Emlak Piyasası ve Tokenizasyon
Web3 alanında hepimizin merak ettiği yahut varsayımlar ürettiği sorular vardır. Hem tokenizasyon hem emlak piyasası hakkında benim de merak ettiğim birkaç şey vardı. Kim bu sorulara cevap verebilir diye düşünürken bir etkinlikte Berna‘yı konuşmacılara sorduğu etkili sorularla tanımıştım. Şimdi sorulara cevap verme sırası onda. 🙂 RWA‘larla ilgilenen bir hukukçu olarak bu alanda derin görülere sahip. Burada okuyacağınız sorular projenizin yönünü daha net belirlemenizi sağlayacağı gibi küçük değişiklikler yapmanızı da gerektirebilir.

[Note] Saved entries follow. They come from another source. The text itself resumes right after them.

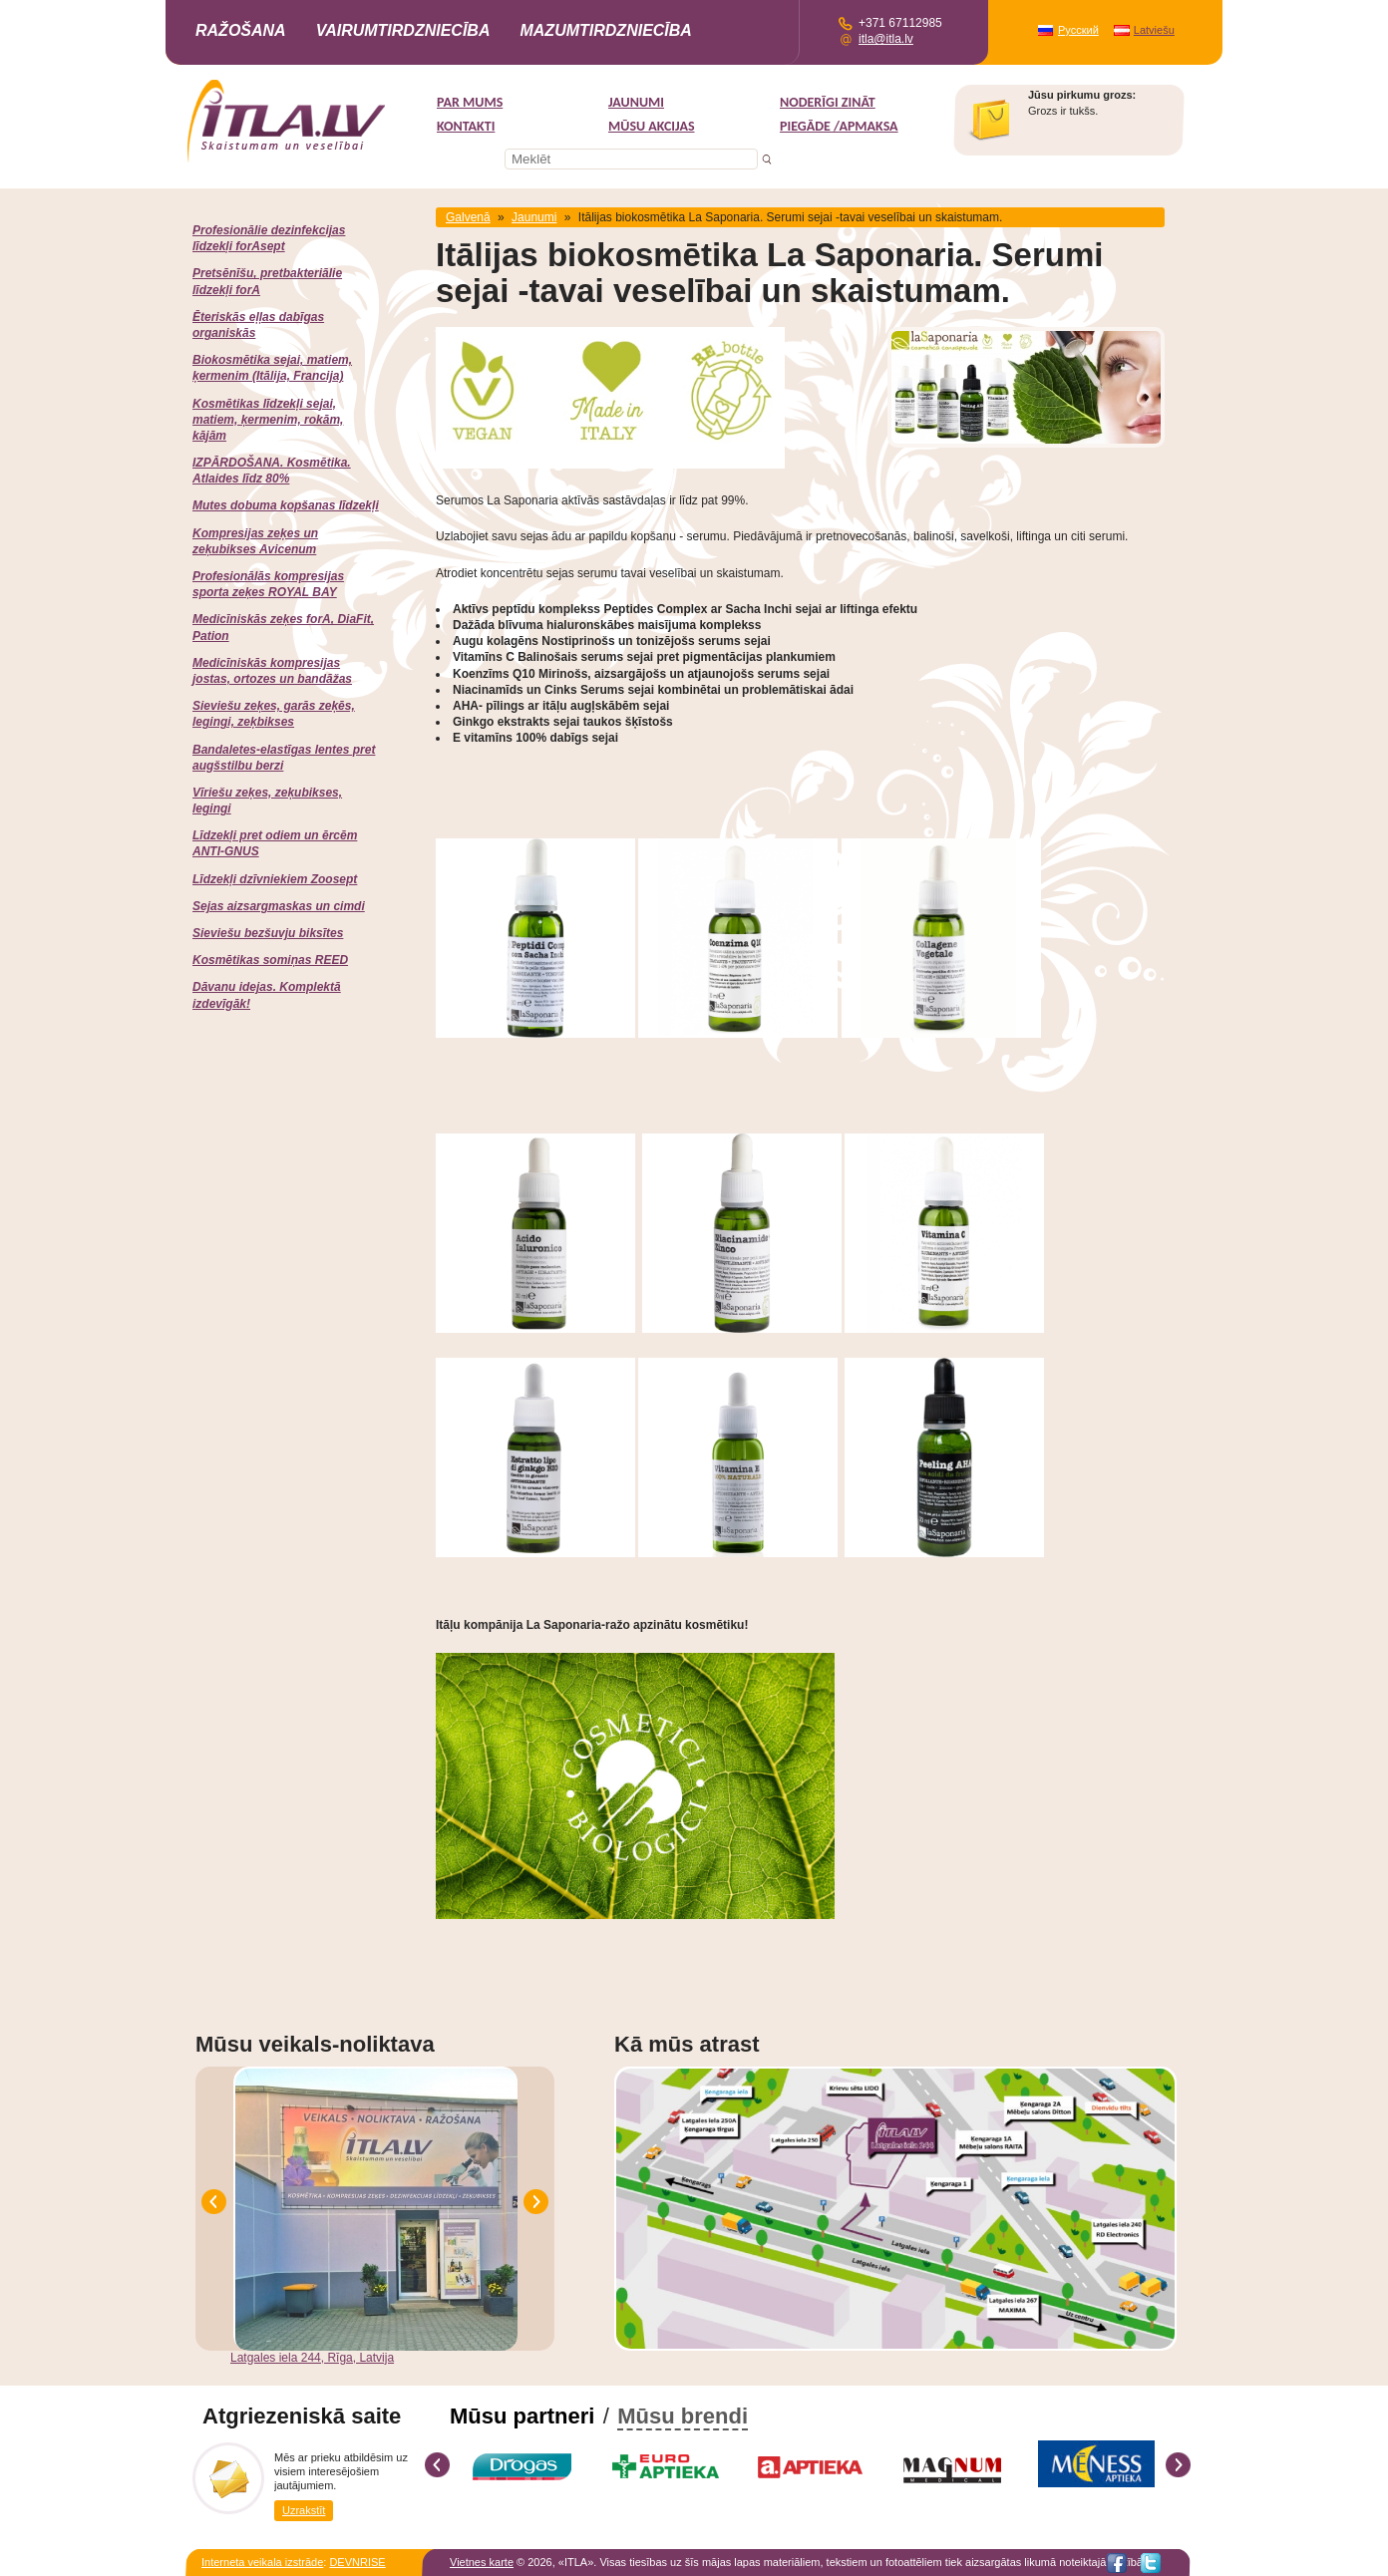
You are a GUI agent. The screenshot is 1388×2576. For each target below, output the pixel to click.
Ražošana (240, 30)
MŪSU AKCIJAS (651, 126)
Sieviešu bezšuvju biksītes (267, 933)
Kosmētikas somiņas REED (270, 960)
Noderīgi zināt (827, 102)
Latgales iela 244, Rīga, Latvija (312, 2358)
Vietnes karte (482, 2562)
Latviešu (1154, 30)
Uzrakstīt (303, 2510)
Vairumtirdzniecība (403, 30)
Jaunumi (636, 102)
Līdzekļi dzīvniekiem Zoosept (274, 879)
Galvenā (468, 217)
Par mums (470, 102)
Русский (1078, 30)
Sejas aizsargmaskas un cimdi (278, 906)
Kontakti (466, 126)
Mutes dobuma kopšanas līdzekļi (285, 505)
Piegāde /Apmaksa (839, 126)
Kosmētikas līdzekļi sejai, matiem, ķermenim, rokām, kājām (267, 420)
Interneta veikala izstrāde (262, 2562)
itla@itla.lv (886, 39)
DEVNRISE (357, 2562)
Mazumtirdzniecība (605, 30)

Bu yazıyı okumadan önce bu serinin ilk yazısı olan Tokenizasyon Nedir ve Emlak Piyasasına Nasıl Entegre Edilir? yazımı okumanı öneririm. Emlak piyasası tokenize edilirse nasıl sonuçlar doğurur, bireyler ve şirketler nasıl davranır anlatmaya çalıştım. Ve bazı çekinceleri irdeledim.
-
Hepimizin merak ettiği (sadece ben) o soru; emlak piyasasında tokenizasyonun hukuki altyapısı nasıl düzenlenmelidir?

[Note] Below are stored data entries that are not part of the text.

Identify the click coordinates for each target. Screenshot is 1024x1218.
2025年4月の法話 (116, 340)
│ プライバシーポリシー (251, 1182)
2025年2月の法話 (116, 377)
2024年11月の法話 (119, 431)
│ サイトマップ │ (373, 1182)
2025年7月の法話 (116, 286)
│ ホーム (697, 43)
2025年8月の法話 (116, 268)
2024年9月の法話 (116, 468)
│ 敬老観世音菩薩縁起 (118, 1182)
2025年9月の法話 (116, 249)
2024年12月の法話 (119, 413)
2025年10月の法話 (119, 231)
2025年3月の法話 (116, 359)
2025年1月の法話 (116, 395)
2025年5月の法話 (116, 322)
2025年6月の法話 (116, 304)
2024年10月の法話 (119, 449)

Bu konuya gerçekçi ve temenni olarak cevap vereceğim 😊
Gerçekçi olarak: Bizde Howey testi (Bir varlığın menkul kıymet olup olmadığını belirlemek için kullanılan bir hukuki test) gibi bir test yok. Ancak yine de SPK’nın Blokzincir konusuna ağırlık verdiğini son birkaç aydır görüyoruz. Kripto Varlık Yasası olarak bilinen Sermaye Piyasası Kanunu değişiklikleri yürürlüğe girer girmez hızlıca lisans istenmesi ve lisans şartları ile farklı Blokzincir projesi tiplerine yönelik değerlendirmesini de içeren son kararı ile bayağı aktif çalıştığını görüyoruz.

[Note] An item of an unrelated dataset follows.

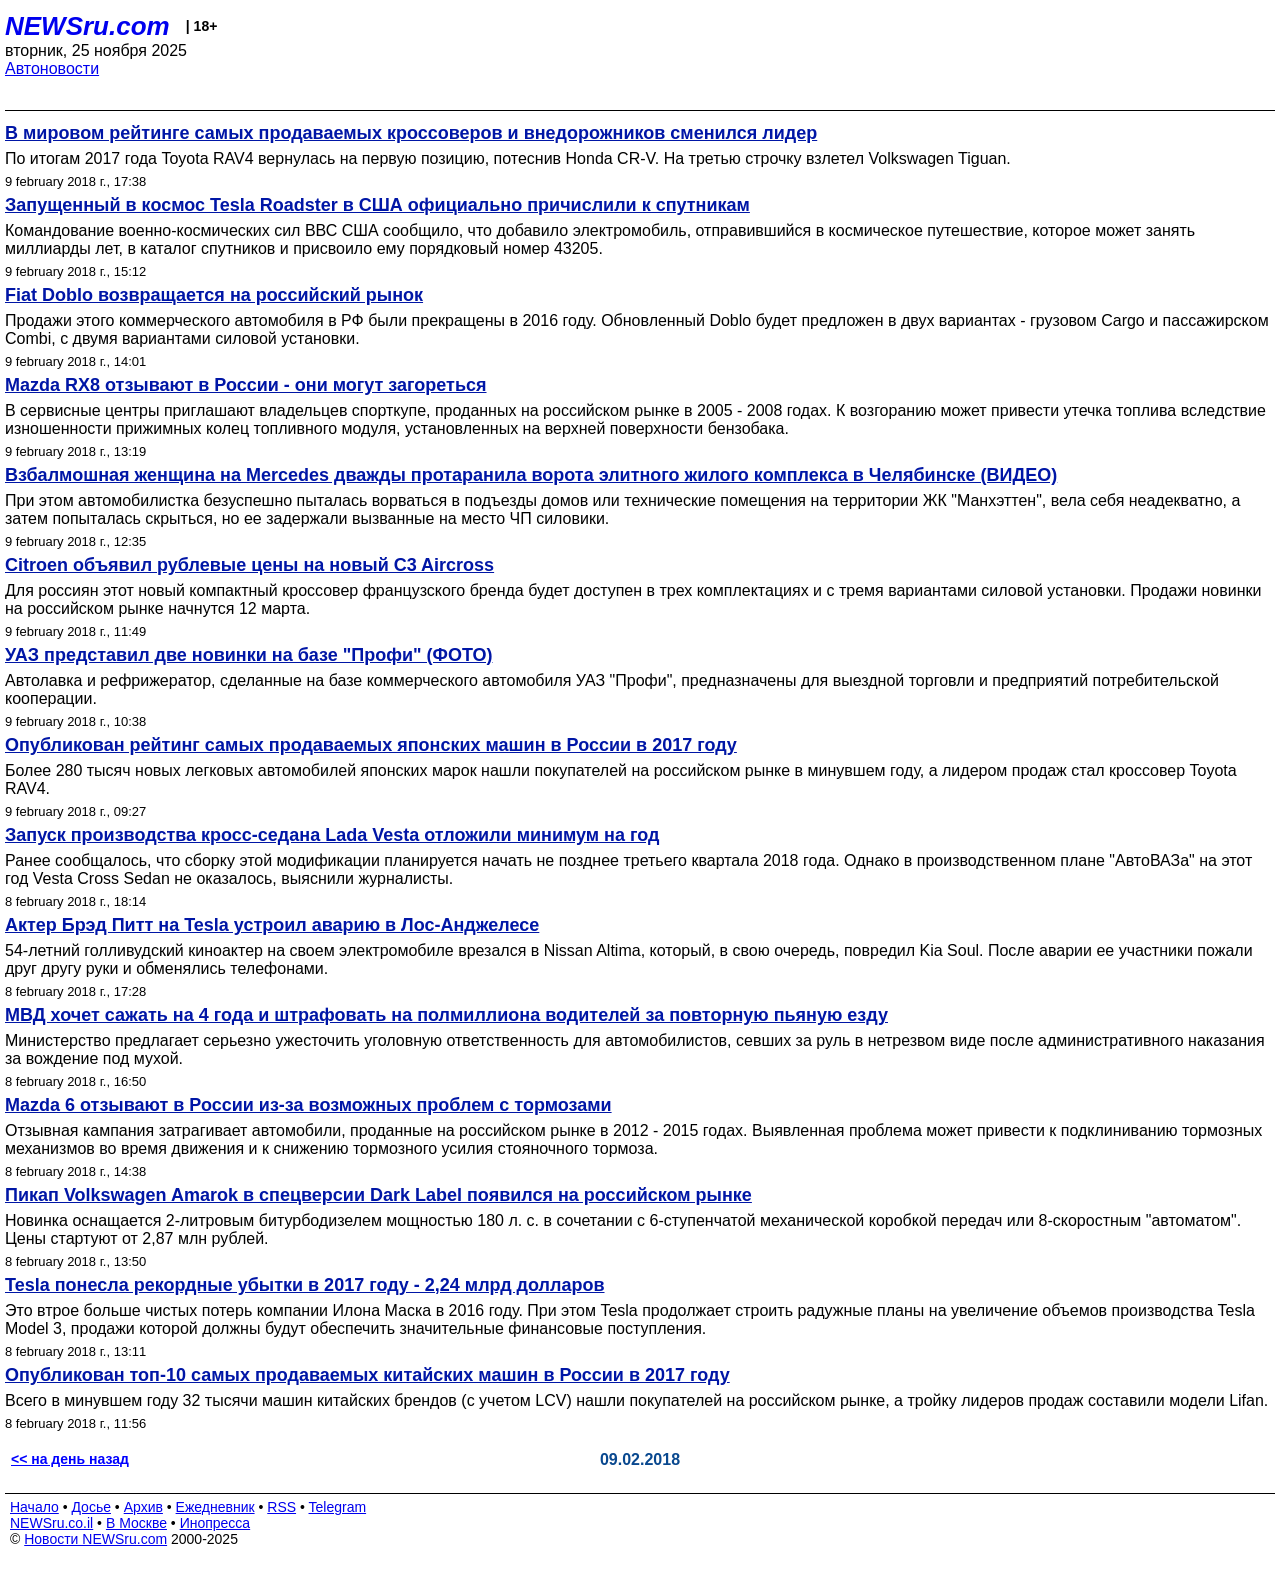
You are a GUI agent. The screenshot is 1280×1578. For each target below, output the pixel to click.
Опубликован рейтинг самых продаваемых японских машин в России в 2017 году (371, 745)
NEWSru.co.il (51, 1523)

SPK’nın yaklaşımı hakkında şu ana kadar edindiğimiz bilgilere bakacak olursak şunu diyebiliriz: Eğer bu tokenizasyon sermaye piyasası araçlarına benzer unsurlar sağlıyorsa bu Sermaye Piyasası Kanunu’na tabi olacak ve sert bir regülasyona/denetime tabi olacaktır. Proje bundan ziyade aslında mülkiyet yönetimi ve ticaretine yönelikse Sermaye Piyasası Kanunu dışındaki mevzuata konu olacaktır. Burada da mevzu bahis mülkiyetse Türk Medeni Kanunu hükümleri geçerli olacaktır.
Temenni olarak: Bunu klasik bir sermaye piyasası aracı gibi düzenlemek veya diğer mevzuatta ilgili kısım aramakla çözmek pek de ideal değil. Yeni teknolojik düzenlemelerde zero-sum, yani hukuk varsa teknoloji yavaşlar, teknoloji hızlanırsa hukuktan kısmalıyız şekli bir sistemden ziyade hukuki düzenlemeyle teknoloji hızlandırmak gibi bir yönteme yönelmek gerekir. Dolayısıyla buna merkezi çözümler aramak yerine kriptonun ruhuna ve yapısına uygun merkeziyetsiz çözümler içeren yasal düzenlemelerin olması gerekir diye düşünüyorum.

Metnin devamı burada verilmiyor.